*PROBLEM*. Could the listing below be returned exactly, with its pictures left out?

*RECORDS TO PROCESS*.
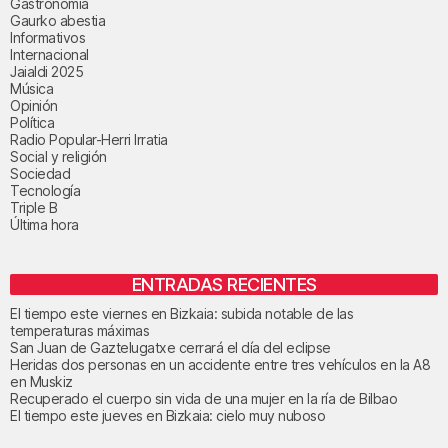
Gastronomía
Gaurko abestia
Informativos
Internacional
Jaialdi 2025
Música
Opinión
Política
Radio Popular-Herri Irratia
Social y religión
Sociedad
Tecnología
Triple B
Última hora
ENTRADAS RECIENTES
El tiempo este viernes en Bizkaia: subida notable de las
temperaturas máximas
San Juan de Gaztelugatxe cerrará el día del eclipse
Heridas dos personas en un accidente entre tres vehículos en la A8
en Muskiz
Recuperado el cuerpo sin vida de una mujer en la ría de Bilbao
El tiempo este jueves en Bizkaia: cielo muy nuboso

*EXERCISE RESPONSE*.
Gastronomía
Gaurko abestia
Informativos
Internacional
Jaialdi 2025
Música
Opinión
Política
Radio Popular-Herri Irratia
Social y religión
Sociedad
Tecnología
Triple B
Última hora
ENTRADAS RECIENTES
El tiempo este viernes en Bizkaia: subida notable de las
temperaturas máximas
San Juan de Gaztelugatxe cerrará el día del eclipse
Heridas dos personas en un accidente entre tres vehículos en la A8
en Muskiz
Recuperado el cuerpo sin vida de una mujer en la ría de Bilbao
El tiempo este jueves en Bizkaia: cielo muy nuboso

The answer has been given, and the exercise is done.